(SOURCE RECORDS Opens)

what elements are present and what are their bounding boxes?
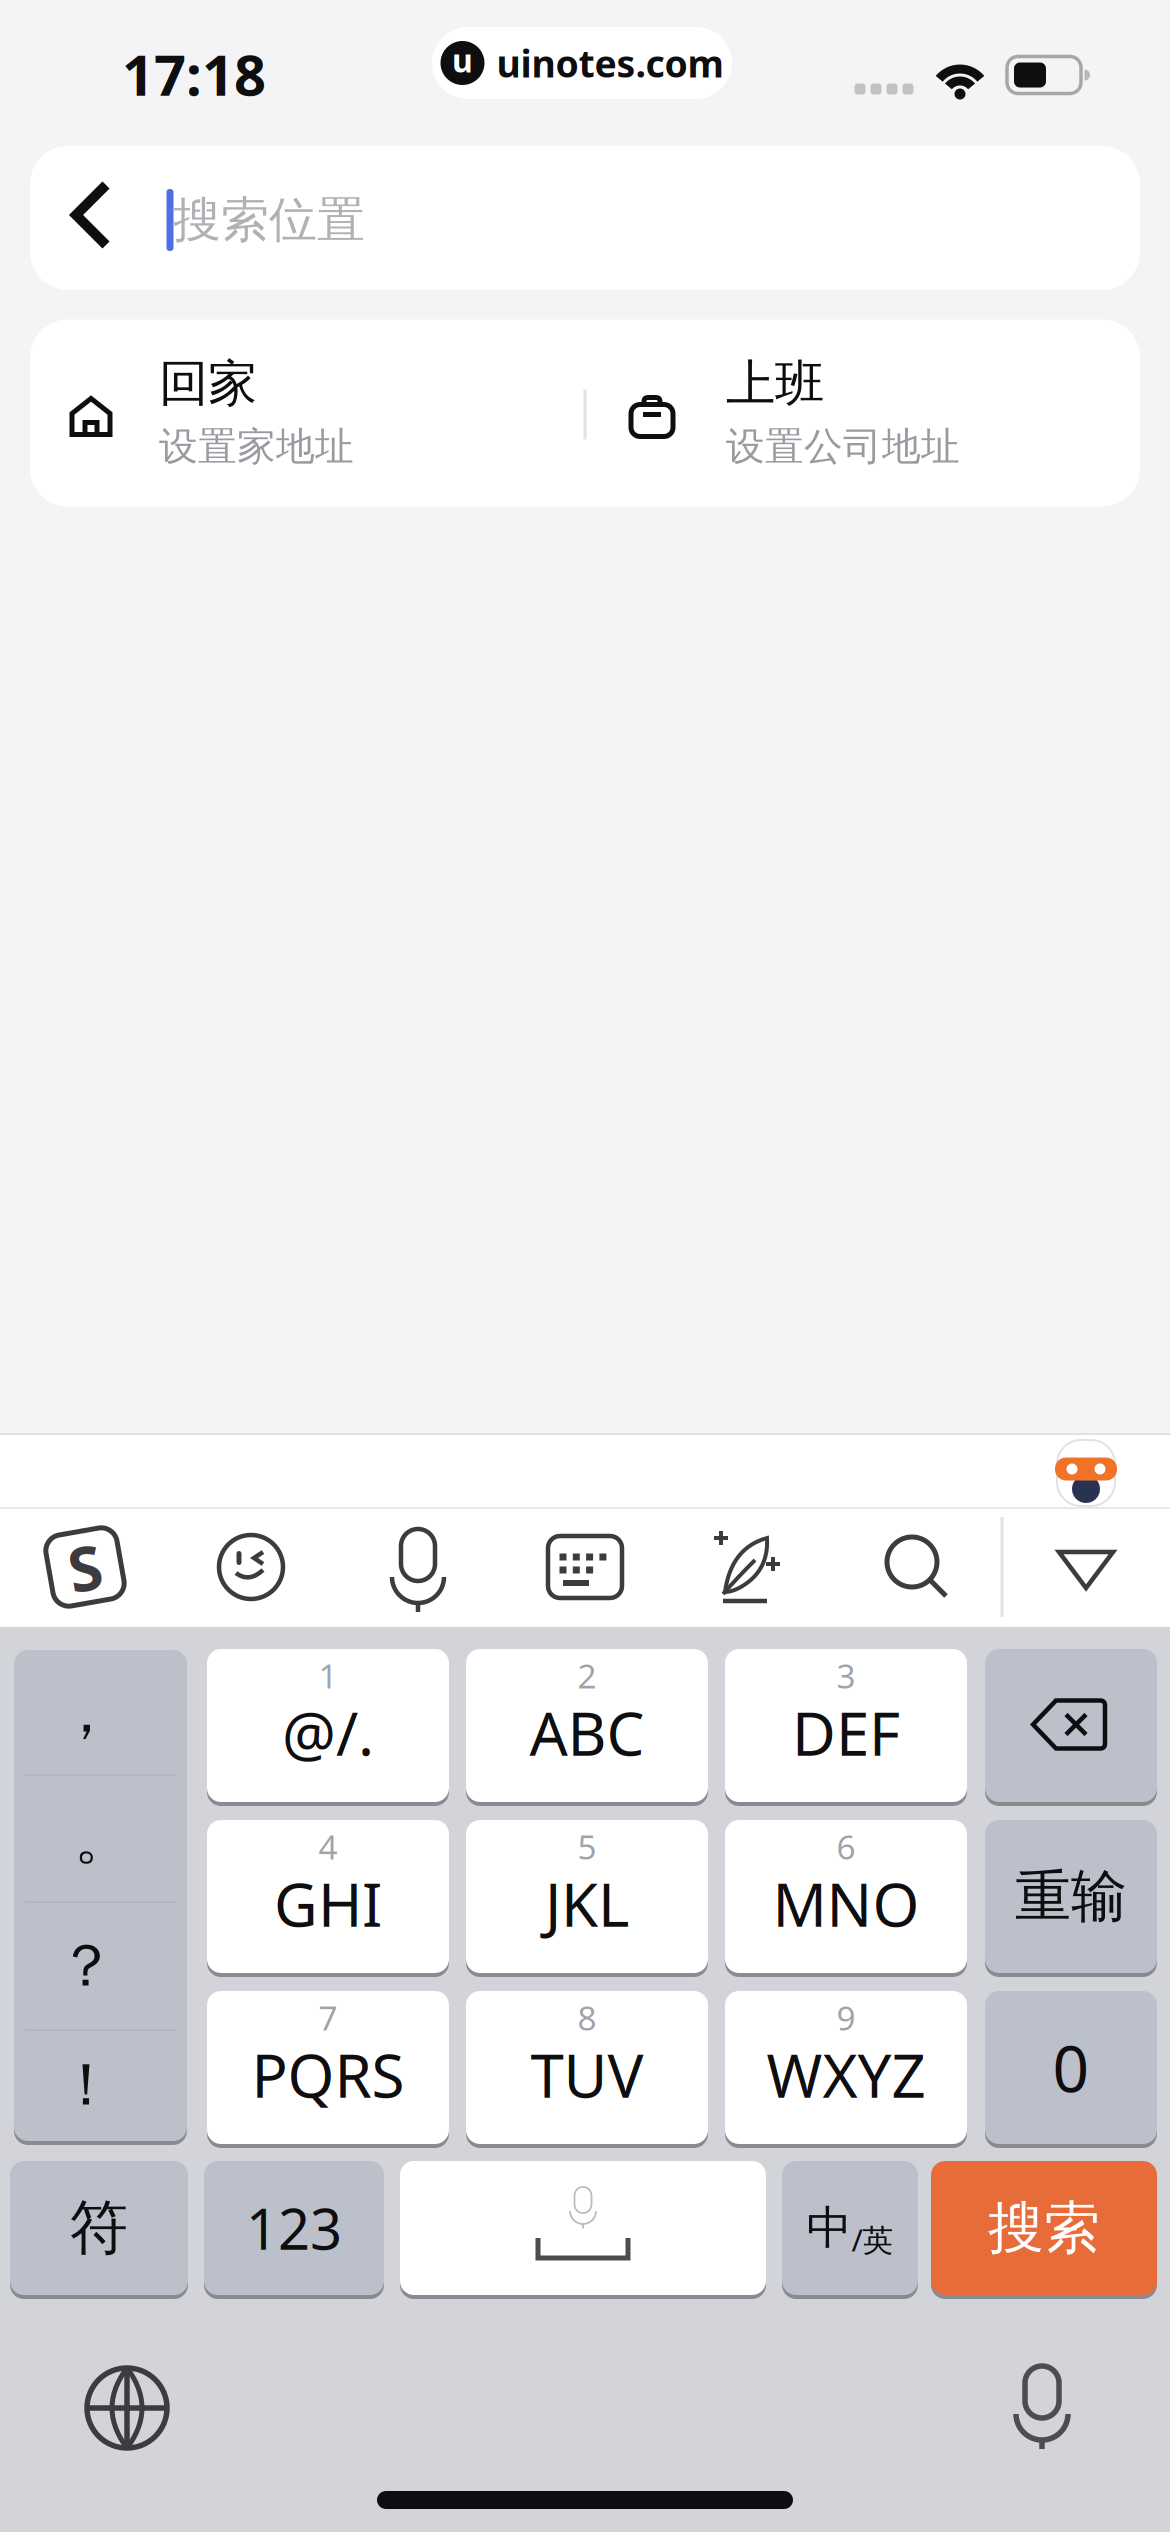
staticText: 3	[836, 1653, 856, 1698]
button[interactable]: ！	[14, 2030, 187, 2140]
button[interactable]: 搜索	[931, 2161, 1157, 2295]
button[interactable]: 中英切换	[782, 2161, 918, 2295]
staticText: 2	[578, 1653, 596, 1698]
staticText: 1	[318, 1653, 338, 1698]
staticText: ，	[57, 1676, 116, 1748]
button[interactable]: 。	[14, 1775, 187, 1901]
button[interactable]: ABC	[466, 1649, 708, 1802]
button[interactable]: 123	[204, 2161, 384, 2295]
button[interactable]: 语音输入	[1015, 2362, 1069, 2450]
staticText: 0	[1052, 2025, 1090, 2110]
button[interactable]: PQRS	[207, 1991, 449, 2144]
staticText: TUV	[530, 2035, 644, 2114]
button[interactable]: TUV	[466, 1991, 708, 2144]
button[interactable]: ，	[14, 1650, 187, 1774]
staticText: /英	[852, 2219, 894, 2260]
staticText: ？	[57, 1930, 116, 2002]
staticText: PQRS	[252, 2035, 404, 2114]
button[interactable]: MNO	[725, 1820, 967, 1973]
staticText: WXYZ	[766, 2035, 926, 2114]
staticText: 17:18	[122, 37, 266, 111]
staticText: 设置家地址	[159, 423, 354, 470]
staticText: 9	[836, 1995, 856, 2040]
staticText: JKL	[545, 1864, 629, 1943]
button[interactable]: 切换输入法	[84, 2365, 170, 2451]
staticText: 4	[318, 1824, 338, 1869]
button[interactable]: 重输	[985, 1820, 1157, 1973]
button[interactable]: 回家	[30, 320, 585, 506]
staticText: S	[68, 1526, 102, 1608]
staticText: 。	[74, 1802, 133, 1874]
staticText: 中	[806, 2200, 852, 2256]
staticText: GHI	[274, 1864, 382, 1943]
staticText: @/.	[282, 1693, 374, 1772]
button[interactable]: 空格	[400, 2161, 766, 2295]
staticText: ！	[57, 2049, 116, 2121]
staticText: 设置公司地址	[726, 423, 960, 470]
button[interactable]: JKL	[466, 1820, 708, 1973]
staticText: 123	[246, 2191, 342, 2265]
button[interactable]: 上班	[585, 320, 1140, 506]
button[interactable]: WXYZ	[725, 1991, 967, 2144]
button[interactable]: 返回	[37, 146, 147, 290]
button[interactable]: 智能写作	[711, 1531, 791, 1603]
button[interactable]: GHI	[207, 1820, 449, 1973]
button[interactable]: AI助手	[1055, 1436, 1117, 1510]
staticText: DEF	[792, 1693, 900, 1772]
staticText: 8	[578, 1995, 596, 2040]
button[interactable]: 搜狗	[35, 1517, 135, 1617]
staticText: 符	[70, 2192, 128, 2264]
button[interactable]: 符号	[10, 2161, 188, 2295]
staticText: 上班	[726, 353, 824, 414]
staticText: 重输	[1015, 1862, 1127, 1931]
button[interactable]: 表情	[211, 1527, 291, 1607]
staticText: 回家	[159, 353, 257, 414]
button[interactable]: 键盘布局	[546, 1535, 624, 1599]
staticText: uinotes.com	[496, 38, 724, 88]
staticText: 搜索位置	[173, 190, 365, 250]
button[interactable]: 收起键盘	[1056, 1549, 1116, 1591]
staticText: MNO	[772, 1864, 920, 1943]
staticText: ABC	[530, 1693, 644, 1772]
staticText: 7	[318, 1995, 338, 2040]
button[interactable]: 搜索	[884, 1534, 950, 1600]
button[interactable]: ？	[14, 1902, 187, 2030]
staticText: 5	[578, 1824, 596, 1869]
button[interactable]: DEF	[725, 1649, 967, 1802]
button[interactable]: 0	[985, 1991, 1157, 2144]
button[interactable]: @/.	[207, 1649, 449, 1802]
staticText: 6	[836, 1824, 856, 1869]
button[interactable]: 删除	[985, 1649, 1157, 1802]
button[interactable]: 语音	[391, 1525, 445, 1609]
staticText: u	[452, 39, 473, 81]
staticText: 搜索	[988, 2194, 1100, 2262]
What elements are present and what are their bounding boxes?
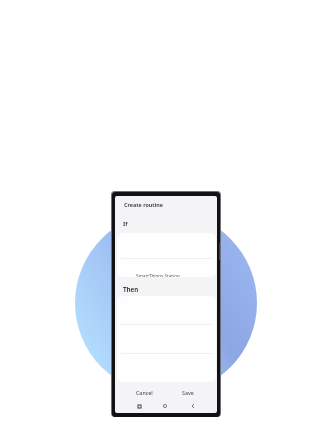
staticText: Save — [182, 389, 194, 396]
staticText: Cancel — [136, 389, 153, 396]
button[interactable]: Save — [169, 387, 206, 397]
staticText: If — [123, 220, 128, 228]
button[interactable]: Home — [160, 401, 170, 411]
button[interactable]: Recents — [134, 401, 144, 411]
button[interactable]: Back — [188, 401, 198, 411]
button[interactable]: Cancel — [126, 387, 163, 397]
button[interactable]: Add condition — [117, 258, 216, 277]
staticText: Then — [123, 285, 139, 293]
staticText: Create routine — [124, 201, 164, 208]
staticText: SmartThings Station — [136, 273, 180, 277]
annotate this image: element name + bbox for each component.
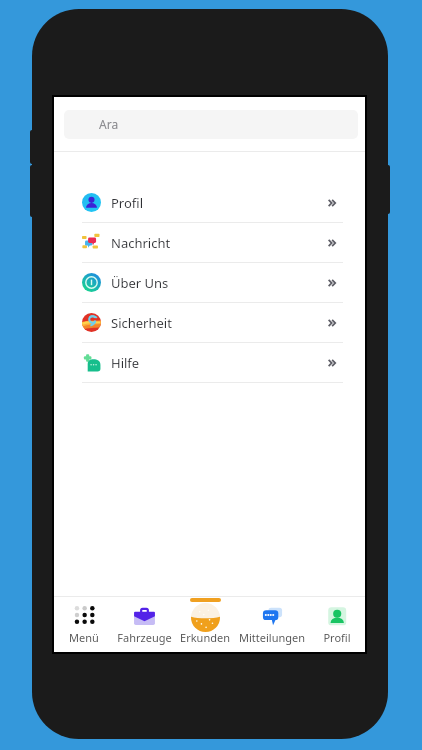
other: Erkunden <box>191 603 220 632</box>
button[interactable]: Sicherheit <box>54 303 365 343</box>
staticText: Nachricht <box>111 234 171 252</box>
other: Profil <box>323 603 352 632</box>
staticText: Menü <box>69 630 99 645</box>
staticText: Profil <box>323 630 351 645</box>
staticText: Über Uns <box>111 274 169 292</box>
staticText: Fahrzeuge <box>117 630 172 645</box>
staticText: Sicherheit <box>111 314 172 332</box>
staticText: Mitteilungen <box>239 630 305 645</box>
button[interactable]: Mitteilungen <box>235 597 309 652</box>
button[interactable]: Erkunden <box>175 597 235 652</box>
button[interactable]: Fahrzeuge <box>114 597 175 652</box>
button[interactable]: Über Uns <box>54 263 365 303</box>
button[interactable]: Profil <box>309 597 365 652</box>
staticText: Hilfe <box>111 354 140 372</box>
staticText: Profil <box>111 194 144 212</box>
staticText: Erkunden <box>180 630 230 645</box>
button[interactable]: Profil <box>54 183 365 223</box>
staticText: Ara <box>99 116 119 132</box>
other: Fahrzeuge <box>130 603 159 632</box>
button[interactable]: Nachricht <box>54 223 365 263</box>
other: Mitteilungen <box>258 603 287 632</box>
button[interactable]: Menü <box>54 597 114 652</box>
button[interactable]: Hilfe <box>54 343 365 383</box>
button[interactable]: Ara <box>64 110 358 139</box>
other: Menü <box>70 603 99 632</box>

(SOURCE RECORDS Closes)

A single number is the answer: the count of lines in the material above that contain "boxes".

2